Stream inventory updates in real time with Postgres
With real-time data streaming, companies can gain valuable insights, make data-driven decisions faster, and automate processes that would otherwise require manual intervention.
From monitoring dynamic customer behaviors to processing financial transactions or managing stock levels, real-time streaming allows data to flow continuously between systems and enables instant reactions to events as they happen. This is especially useful in industries such as retail, finance, and adtech, where you need to quickly adapt to new information to maintain a competitive edge.
Postgres, a robust and highly scalable relational database, remains a popular choice for storing and managing structured data. When paired with Redpanda Connect, a powerful streaming tool designed to simplify real-time data flow, businesses can seamlessly bridge the gap between their streaming platforms and Postgres.
This integration enables continuous data ingestion and storage in Postgres, making it accessible for immediate analytics and reporting. For example, in retail, real-time streaming enables dynamic inventory management where stock levels from multiple stores are updated instantly in a centralized system.
In the adtech industry, Redpanda Connect can help power real-time ad targeting by processing user interaction data as it happens to provide immediate feedback for ad campaigns and optimize their performance based on real-time analytics.
This tutorial shows you how to use Redpanda Serverless, Redpanda Connect, and Postgres for real-time data streaming through an example retail app where inventory updates from multiple stores are streamed and stored instantly.
Scenario: Real-time data streaming in retail for inventory updates
Imagine you work for a retail company that’s developing an application to ingest inventory changes from its stores in real time. Your job is to implement a system that ingests the inventory update data (including information such as store, product ID, product name, current stock, and timestamp) from Redpanda Serverless using Redpanda Connect and saves the data to Postgres.

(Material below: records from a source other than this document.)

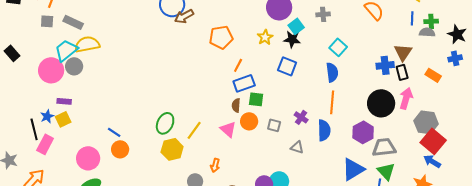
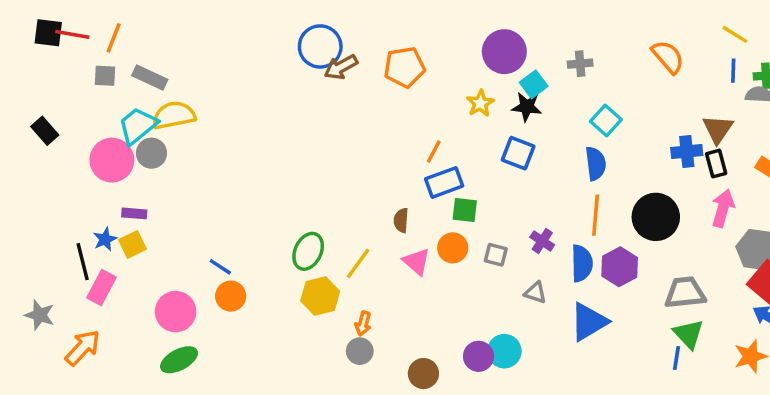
orange pentagon: (221, 37) -> (405, 67), moved
black circle: (381, 103) -> (656, 217), moved
brown semicircle: (236, 105) -> (401, 220), moved
purple hexagon: (363, 132) -> (620, 267), moved
orange arrow: (215, 165) -> (363, 324), moved
blue triangle: (353, 169) -> (589, 322), moved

Once the stock level data is available in the Postgres database, the company’s inventory manager can take further actions, such as reordering products and making them available for distribution to stores.
You can find this demo on GitHub. Here’s a high-level architecture diagram of the required solution:
Prerequisites
You’ll need the following to complete this tutorial:
- Docker Desktop 4.28.0 or above
- The Git client CLI for cloning the project base
- Python 3.9 or above
- A free trial account or existing account on Redpanda Cloud
- Any Postgres client tool of your choice
1. Set up a Redpanda Serverless cluster
Log in to Redpanda Cloud using your account details. On the landing page, click Create cluster to create a Redpanda cluster:
Choose “Serverless” as your cluster type for this tutorial:
With a Serverless cluster, you can focus on application development and don’t need to worry about managing the infrastructure required to run the Redpanda cluster. When you choose this option, you also get instant access to a working Redpanda cluster.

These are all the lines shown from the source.